Małecki potrafi snuć opowieści o życiu, chociaż jak sam pisze w „Śladach”: „Życie to nie jest powieść, żeby się zawsze układało w zrozumiałe i wytłumaczalne historie.” Czasami, gdy nie zawsze się wie co powiedzieć, mówimy po prostu: „ot, życie”. Jemu się to udaje i robi to… pięknie. Niby tworzy prozę, ale jest w niej szczypta poezji, czy też magicznego realizmu. Wystarczająca ilość, aby smakowało idealnie.
Uwielbiam wniknąć w tworzony przez Niego świat. Świat zwykłych ludzi z ich zwykłymi-niezwykłymi życiorysami. Autor dysponuje nie tylko sprawnym piórem, ale też jest mistrzem formy, o czym „Ślady” wybitnie świadczą. Każdy rozdział można odczytywać niczym niezależne opowiadanie, jedną, odseparowaną historię. Ale każdy zawiera element, ŚLAD, spajający poszczególne wątki w obraz całkowity i pełny.

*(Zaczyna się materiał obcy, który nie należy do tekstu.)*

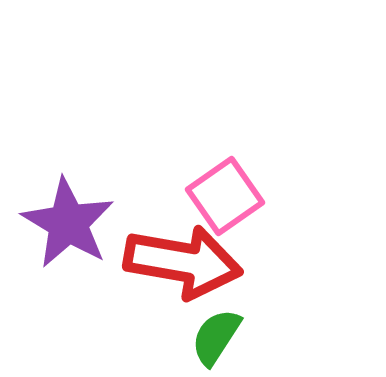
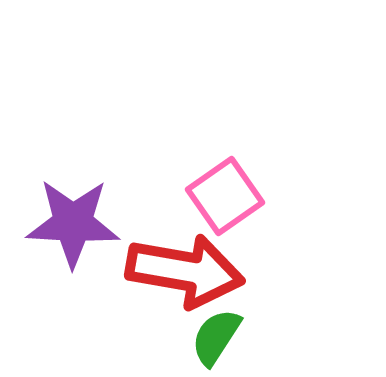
purple star: moved 5 px right; rotated 28 degrees counterclockwise
red arrow: moved 2 px right, 9 px down
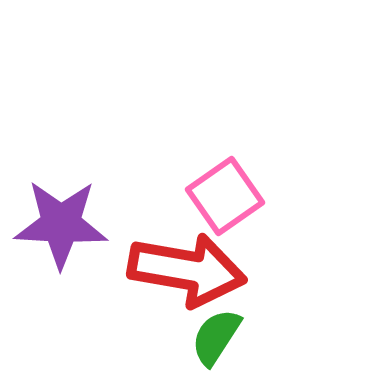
purple star: moved 12 px left, 1 px down
red arrow: moved 2 px right, 1 px up
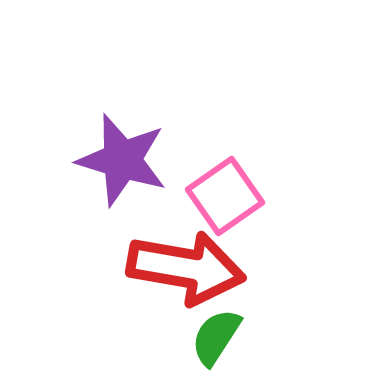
purple star: moved 61 px right, 64 px up; rotated 14 degrees clockwise
red arrow: moved 1 px left, 2 px up
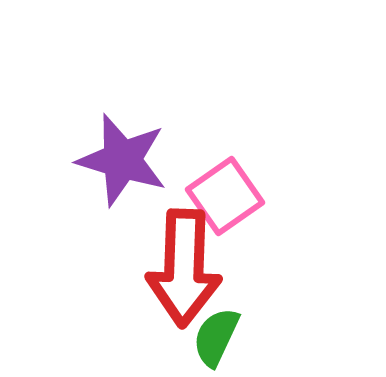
red arrow: moved 2 px left; rotated 82 degrees clockwise
green semicircle: rotated 8 degrees counterclockwise
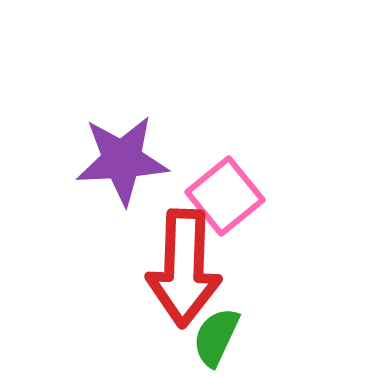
purple star: rotated 20 degrees counterclockwise
pink square: rotated 4 degrees counterclockwise
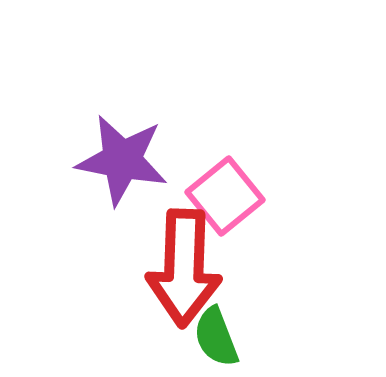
purple star: rotated 14 degrees clockwise
green semicircle: rotated 46 degrees counterclockwise
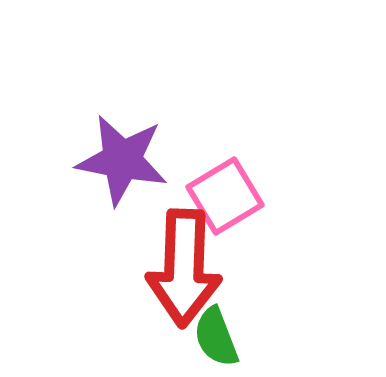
pink square: rotated 8 degrees clockwise
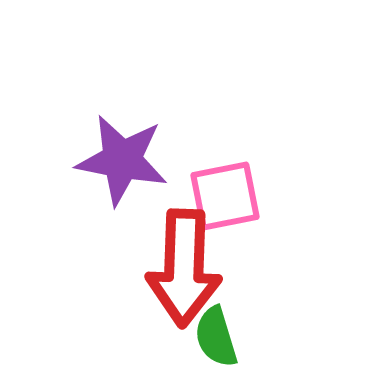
pink square: rotated 20 degrees clockwise
green semicircle: rotated 4 degrees clockwise
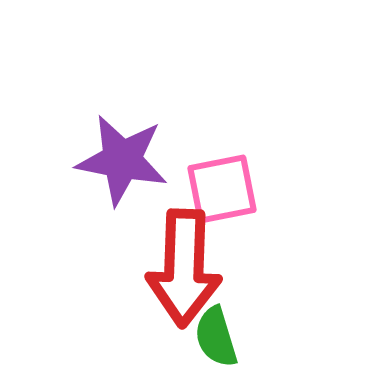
pink square: moved 3 px left, 7 px up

Powieść – bo mimo wszystko trudno mi określać „Ślady” mianem zbioru opowiadań – została wydana pomiędzy „Rdzą” i „Dygotem”, i klimatycznie jest bardzo tym dwóm pozycjom bliska.
Świetna książka na tę porę roku – zimny, ciemny listopad, czas pożegnań i wspomnień, ale gdzieś na horyzoncie czai się oczekiwanie na jasność Bożego Narodzenia. Jest refleksyjna i empatyczna. Ciepła, pomimo czasami bardzo trudnych akcentów. Zwyczajnie piękna, pomimo jakiegoś pierwiastka nostalgii.
Wrażliwość literacka Pisarza jest bardzo bliska mojej czytelniczej duszy.
Niech Pan, pisze, niech Pan pisze…
A mi pozostaje tylko podziękować.
I czytać.
Z zachwytem.
"Życie jest bardziej jak zbiór opowiadań. Poszarpane, nieprzewidywalne."
"Świat kończy się, a potem pędzi dalej."